Alya melambatkan kunyahannya. Berat meninggalkan rumah itu meski dia hanya tinggal beberapa tahun. Kresna ingin anak-anaknya yang menempati. Sayangnya Nandar….
“… terus pas beli gorengan,” rupanya Alaric masih bercerita, “aku ketemu bapak-bapak yang pegang bengkel Om Nandar sekarang. Dia cerita, Om Nandar pernah mampir buat minta kerjaan.

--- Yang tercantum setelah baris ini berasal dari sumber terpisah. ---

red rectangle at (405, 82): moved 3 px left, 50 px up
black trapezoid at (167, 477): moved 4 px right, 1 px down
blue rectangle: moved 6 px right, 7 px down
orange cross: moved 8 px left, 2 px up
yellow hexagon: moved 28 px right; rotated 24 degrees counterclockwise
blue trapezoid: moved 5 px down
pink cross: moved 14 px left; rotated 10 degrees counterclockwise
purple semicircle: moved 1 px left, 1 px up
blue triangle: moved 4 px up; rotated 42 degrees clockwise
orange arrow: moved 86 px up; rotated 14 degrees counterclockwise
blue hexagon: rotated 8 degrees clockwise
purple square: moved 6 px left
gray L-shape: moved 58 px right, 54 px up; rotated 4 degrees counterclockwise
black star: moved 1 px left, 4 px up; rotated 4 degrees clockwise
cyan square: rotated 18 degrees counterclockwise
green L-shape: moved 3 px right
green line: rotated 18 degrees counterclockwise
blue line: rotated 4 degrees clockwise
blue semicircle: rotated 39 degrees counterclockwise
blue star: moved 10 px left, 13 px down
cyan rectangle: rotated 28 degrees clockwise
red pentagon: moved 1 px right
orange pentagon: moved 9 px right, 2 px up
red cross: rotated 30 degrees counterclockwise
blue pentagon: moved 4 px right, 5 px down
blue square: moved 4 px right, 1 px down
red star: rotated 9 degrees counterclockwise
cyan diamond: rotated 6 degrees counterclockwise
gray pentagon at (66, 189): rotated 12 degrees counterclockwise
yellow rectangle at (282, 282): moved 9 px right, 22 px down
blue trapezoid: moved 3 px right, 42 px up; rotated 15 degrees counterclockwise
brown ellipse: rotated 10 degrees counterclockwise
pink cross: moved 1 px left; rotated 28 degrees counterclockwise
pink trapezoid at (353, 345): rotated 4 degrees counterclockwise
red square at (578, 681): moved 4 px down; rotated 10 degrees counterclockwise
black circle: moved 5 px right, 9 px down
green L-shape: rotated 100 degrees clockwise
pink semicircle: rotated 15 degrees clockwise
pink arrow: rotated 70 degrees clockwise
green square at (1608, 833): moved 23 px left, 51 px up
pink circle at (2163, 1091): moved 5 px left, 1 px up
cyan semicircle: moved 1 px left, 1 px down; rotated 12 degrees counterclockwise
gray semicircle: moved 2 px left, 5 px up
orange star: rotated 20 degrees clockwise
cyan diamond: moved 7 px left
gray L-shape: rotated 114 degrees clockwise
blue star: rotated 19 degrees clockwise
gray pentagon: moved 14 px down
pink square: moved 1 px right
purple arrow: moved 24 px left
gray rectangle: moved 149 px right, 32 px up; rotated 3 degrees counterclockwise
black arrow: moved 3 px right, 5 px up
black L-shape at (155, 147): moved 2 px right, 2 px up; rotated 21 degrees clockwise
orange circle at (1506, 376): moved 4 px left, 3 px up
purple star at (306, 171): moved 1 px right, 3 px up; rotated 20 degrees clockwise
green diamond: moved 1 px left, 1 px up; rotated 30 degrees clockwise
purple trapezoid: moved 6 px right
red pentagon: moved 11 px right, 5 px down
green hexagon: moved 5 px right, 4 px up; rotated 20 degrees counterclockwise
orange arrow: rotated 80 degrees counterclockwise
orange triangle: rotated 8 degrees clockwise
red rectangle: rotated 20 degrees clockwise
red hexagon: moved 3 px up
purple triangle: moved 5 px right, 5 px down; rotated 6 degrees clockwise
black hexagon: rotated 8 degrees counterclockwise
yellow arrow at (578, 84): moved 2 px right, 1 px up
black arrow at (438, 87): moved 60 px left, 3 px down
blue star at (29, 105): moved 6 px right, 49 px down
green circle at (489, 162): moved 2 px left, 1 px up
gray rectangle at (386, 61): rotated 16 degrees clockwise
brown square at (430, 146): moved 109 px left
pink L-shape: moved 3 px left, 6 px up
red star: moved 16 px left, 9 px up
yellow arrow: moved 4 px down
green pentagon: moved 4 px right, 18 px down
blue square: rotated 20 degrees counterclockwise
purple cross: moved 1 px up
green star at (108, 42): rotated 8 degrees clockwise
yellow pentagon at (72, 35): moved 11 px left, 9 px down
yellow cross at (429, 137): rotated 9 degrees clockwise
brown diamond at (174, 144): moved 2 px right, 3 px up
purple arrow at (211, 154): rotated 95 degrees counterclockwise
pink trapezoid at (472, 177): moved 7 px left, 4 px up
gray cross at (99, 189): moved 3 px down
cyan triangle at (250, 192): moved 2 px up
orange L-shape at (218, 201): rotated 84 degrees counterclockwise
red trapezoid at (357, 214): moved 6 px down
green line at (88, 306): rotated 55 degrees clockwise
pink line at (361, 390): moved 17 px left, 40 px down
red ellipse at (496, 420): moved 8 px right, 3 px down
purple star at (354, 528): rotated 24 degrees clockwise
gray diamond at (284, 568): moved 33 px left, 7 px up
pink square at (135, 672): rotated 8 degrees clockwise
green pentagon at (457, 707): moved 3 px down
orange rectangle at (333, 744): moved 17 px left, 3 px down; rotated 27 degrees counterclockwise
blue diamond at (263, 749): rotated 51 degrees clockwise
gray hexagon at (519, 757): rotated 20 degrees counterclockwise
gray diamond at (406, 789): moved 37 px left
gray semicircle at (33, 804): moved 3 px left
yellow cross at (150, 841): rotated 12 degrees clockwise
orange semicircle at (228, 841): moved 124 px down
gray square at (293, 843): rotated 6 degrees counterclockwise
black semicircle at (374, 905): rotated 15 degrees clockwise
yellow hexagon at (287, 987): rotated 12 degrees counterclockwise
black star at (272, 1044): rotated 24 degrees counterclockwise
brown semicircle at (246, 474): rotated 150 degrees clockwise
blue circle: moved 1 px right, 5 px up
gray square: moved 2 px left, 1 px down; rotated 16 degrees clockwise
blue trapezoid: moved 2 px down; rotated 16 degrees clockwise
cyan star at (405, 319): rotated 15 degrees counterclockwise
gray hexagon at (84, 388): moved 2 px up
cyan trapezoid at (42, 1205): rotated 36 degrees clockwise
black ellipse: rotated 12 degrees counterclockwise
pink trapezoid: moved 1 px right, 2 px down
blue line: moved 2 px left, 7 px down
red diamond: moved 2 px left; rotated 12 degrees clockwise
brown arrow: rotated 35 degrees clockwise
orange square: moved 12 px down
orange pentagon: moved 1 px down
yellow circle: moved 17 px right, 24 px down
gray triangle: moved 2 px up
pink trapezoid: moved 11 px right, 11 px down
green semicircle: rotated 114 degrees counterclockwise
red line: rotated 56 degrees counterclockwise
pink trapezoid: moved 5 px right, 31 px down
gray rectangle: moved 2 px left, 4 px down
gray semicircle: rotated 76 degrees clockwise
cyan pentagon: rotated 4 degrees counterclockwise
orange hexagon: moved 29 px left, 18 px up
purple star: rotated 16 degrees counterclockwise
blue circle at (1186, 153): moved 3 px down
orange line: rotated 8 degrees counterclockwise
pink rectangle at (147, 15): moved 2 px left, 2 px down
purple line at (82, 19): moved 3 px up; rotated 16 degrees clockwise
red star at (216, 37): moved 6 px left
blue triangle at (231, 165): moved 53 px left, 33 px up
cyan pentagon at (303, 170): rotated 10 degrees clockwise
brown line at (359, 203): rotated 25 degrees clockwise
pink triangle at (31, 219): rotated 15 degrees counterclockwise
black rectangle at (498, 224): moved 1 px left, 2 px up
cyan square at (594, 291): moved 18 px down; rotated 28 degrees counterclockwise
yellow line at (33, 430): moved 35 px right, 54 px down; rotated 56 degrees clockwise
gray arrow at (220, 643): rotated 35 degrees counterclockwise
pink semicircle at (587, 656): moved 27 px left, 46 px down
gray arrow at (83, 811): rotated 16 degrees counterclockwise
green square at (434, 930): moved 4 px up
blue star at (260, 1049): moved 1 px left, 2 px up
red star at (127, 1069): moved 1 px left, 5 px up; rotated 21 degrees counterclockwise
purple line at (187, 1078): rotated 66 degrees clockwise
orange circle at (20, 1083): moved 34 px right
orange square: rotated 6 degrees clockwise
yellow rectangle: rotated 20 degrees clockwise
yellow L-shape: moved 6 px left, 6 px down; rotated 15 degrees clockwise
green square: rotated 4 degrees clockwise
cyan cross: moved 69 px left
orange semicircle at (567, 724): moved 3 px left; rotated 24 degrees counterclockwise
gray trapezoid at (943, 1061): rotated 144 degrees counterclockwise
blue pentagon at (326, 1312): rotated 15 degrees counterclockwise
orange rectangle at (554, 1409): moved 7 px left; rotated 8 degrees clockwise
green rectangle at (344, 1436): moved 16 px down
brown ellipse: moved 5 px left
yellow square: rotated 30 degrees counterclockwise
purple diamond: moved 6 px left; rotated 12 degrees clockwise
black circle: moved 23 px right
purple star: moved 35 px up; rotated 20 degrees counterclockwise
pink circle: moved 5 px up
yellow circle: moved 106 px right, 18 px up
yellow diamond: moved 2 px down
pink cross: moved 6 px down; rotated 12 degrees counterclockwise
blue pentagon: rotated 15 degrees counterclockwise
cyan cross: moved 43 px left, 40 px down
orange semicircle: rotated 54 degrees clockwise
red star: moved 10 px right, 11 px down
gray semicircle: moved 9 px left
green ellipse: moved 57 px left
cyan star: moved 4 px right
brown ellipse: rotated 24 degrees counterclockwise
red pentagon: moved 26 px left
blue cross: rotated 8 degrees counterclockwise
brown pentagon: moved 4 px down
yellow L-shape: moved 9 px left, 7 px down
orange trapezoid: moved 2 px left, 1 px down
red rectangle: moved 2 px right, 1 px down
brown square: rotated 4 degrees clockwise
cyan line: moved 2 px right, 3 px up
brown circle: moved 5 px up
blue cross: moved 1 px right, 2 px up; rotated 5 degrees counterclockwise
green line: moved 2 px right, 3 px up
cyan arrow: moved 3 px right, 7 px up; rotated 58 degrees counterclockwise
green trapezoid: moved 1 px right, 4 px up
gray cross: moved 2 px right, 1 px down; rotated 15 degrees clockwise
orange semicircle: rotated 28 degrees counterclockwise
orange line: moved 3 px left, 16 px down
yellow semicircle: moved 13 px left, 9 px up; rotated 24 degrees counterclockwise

Diterima tuh, tapi pas hari kedua dia ketahuan mau ambil uang.”
Dari ekor mata, Alya menangkap ekspresi wajah Mila yang seketika masam.
“Keputusan kita pindah mungkin bakal mempersulit dia melacak Mila,” ujar Alya. “Kita harus lebih hati-hati juga. Sebelum Mila terbang ke Korea, jangan sampai dia menemukan tempat tinggal baru kita.”
Alaric pergi terlebih dulu, meninggalkan Alya dan Mila yang mencuci peralatan makan. Deringan ponsel menghentikan Alya dari aktivitasnya. Boris ternyata sedang menunggu di area parkir.
“Mila, aku harus pergi sekarang.” Alya menyambar tas dan blazer di kamar. “Sebelum pergi, kunci semua pintu dan jendela.”
“Iya,” sahut Mila. Kemudian, tanpa diduga, dia memeluknya. “Mbak juga hati-hati.”
Sejenak, Alya termenung di tempat. Sejak menemukan topeng beruangnya, tak ada perubahan signifikan dari Mila. Memang saat perempuan itu mengakui dirinya sebagai Nona Ungnyeo, sang keponakan dibuat terkagum-kagumkarena tak percaya ikon legendaris bagi Starry Flowers adalah saudaranya.
“Kenapa? Tumben begini.” Meski begitu, Alya mengelus lembut pundak Mila.
“Soalnya bulan depan saya yang pergi ke Seoul,” jawabnya setengah terisak. “Padahal saya betah tinggal sama kalian. Saya menganggap kalian seperti kakak-kakak yang selalu saya dambakan.”
Alya membiarkan Mila memeluknya lebih lama. Semoga saja, setelah semua masalah selesai, mereka bisa berkumpul lagi sebagai keluarga.